• _What this task involves_
Search term "Mijn": copy each line of the records that contains it.

[Dataset entries]
-- -- --

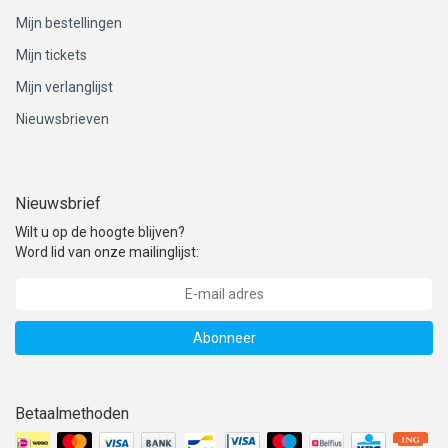
Mijn bestellingen
Mijn tickets
Mijn verlanglijst
Nieuwsbrieven
Nieuwsbrief
Wilt u op de hoogte blijven?
Word lid van onze mailinglijst:
Abonneer
Betaalmethoden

-- -- --

• _Task result_
Mijn bestellingen
Mijn tickets
Mijn verlanglijst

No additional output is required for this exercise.